Nel contatto con le persone ci s’imbatte spesso con soggettività chiuse, poco disposte allo scambio e al confronto. Molte volte sembra esserci una difficoltà a tollerare un certo grado d’incertezza, a reggere la presenza dell’altro ad entrare in contatto con le proprie e altrui fragilità.

La società oggi esprime con la sua patologia e la sua sofferenza, tanta fragilità.

Come psicoterapeuta analitica trovo grande difficoltà a lavorare con questa sofferenza sommersa  poichè le persone manifestano scarso interesse a rendere visibile ciò che negano, cioè ad incontrarsi con il loro inconscio, a loro interessa solo la coscienza, ciò che è razionale e cognitivo.

D’altro canto gli psichiatri sono più rapidi, diventano somministratori di farmaci, prescrivendo droghe, ma nessun farmaco può dare al paziente che soffre la comprensione di cui ha bisogno.

E’ molto impegnativo vivere la propria interiorità, acquisire una prospettiva interiore. Per questo la psicoanalisi, che si propone di mettere le persone in contatto con le proprie emozioni oggi è in crisi. Siamo così presi dallo stress del vivere quotidiano che non abbiamo più un luogo intimo dentro di noi dove intrattenersi.

Il nostro apparato psichico tende a chiudersi ad indurirsi, la durezza preoccupa più della fragilità perchè quest’ultima può trasformarsi nell’elasticità dell’Io. La durezza al contrario è espressione di una debolezza che non è possibile riconoscere, assumere.

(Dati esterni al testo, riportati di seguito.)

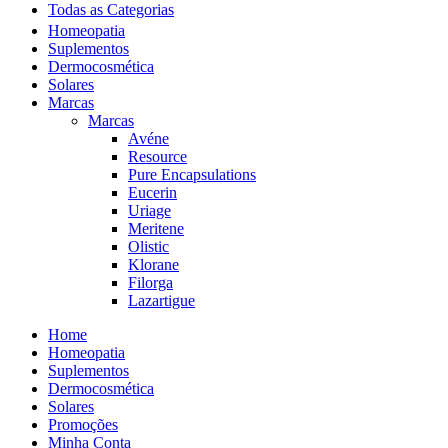
Todas as Categorias
Homeopatia
Suplementos
Dermocosmética
Solares
Marcas
Marcas
Avéne
Resource
Pure Encapsulations
Eucerin
Uriage
Meritene
Olistic
Klorane
Filorga
Lazartigue
Home
Homeopatia
Suplementos
Dermocosmética
Solares
Promoções
Minha Conta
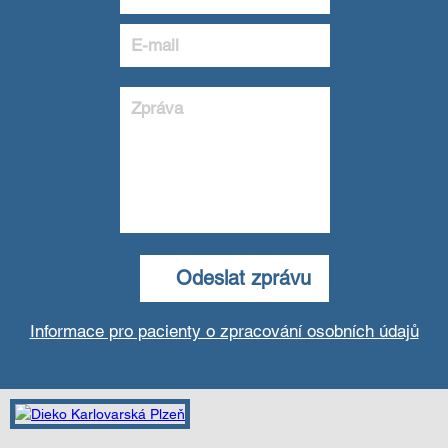
Informace pro pacienty o zpracování osobních údajů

Anche il terapeuta che tenta di aiutare il paziente necessita di plasticità psichica per tollerare l’abiguità, egli abbraccia l’incertezza  unica  la strada che apre le porte alla vita.

La maggior parte delle persone cerca la routine, la ripetizione, che per quanto noiosa essa sia, offre sicurezza contro la paura di aprirsi al diverso, al nuovo. La routine infatti indica un percorso già noto opposto all’idea d’assumere la propria inclinazione e aprirsi una nuova via.

Tutti oggi ci sentiamo minacciati, facciamo fatica a mantenere un contatto autentico con noi stessi cerchiamo ad ogni costo di sentire meno di noi stessi e dell’altro. Andiamo in cerca di simili poichè esporsi all’altro, al diverso ci spaventa, ma solo nell’alterità e nell’asimmetria il dialogo è possibile. C’è sempre una parte del nostro Io dissociata e rimossa, nostro compito è cercare di entrare in contatto con le parti inconsce rimosse.

La flessiilità dell’Io si acquisisce nel tempo, le persone ricercano la sicurezza, tollerano poco l’ambiguità che è invece il fondamento del pensiero creativo e del benessere psichico.